▶ [Working data]
Segment Open

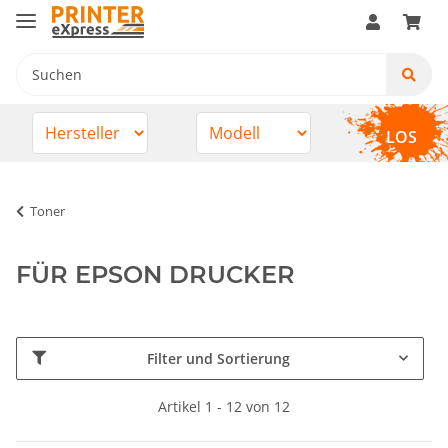
LOS
Toner
FÜR EPSON DRUCKER
Filter und Sortierung
Artikel 1 - 12 von 12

Segment Closed

▶ [Action item] Copy the entries precisely, images excluded.

▶ [Answer]
LOS
Toner
FÜR EPSON DRUCKER
Filter und Sortierung
Artikel 1 - 12 von 12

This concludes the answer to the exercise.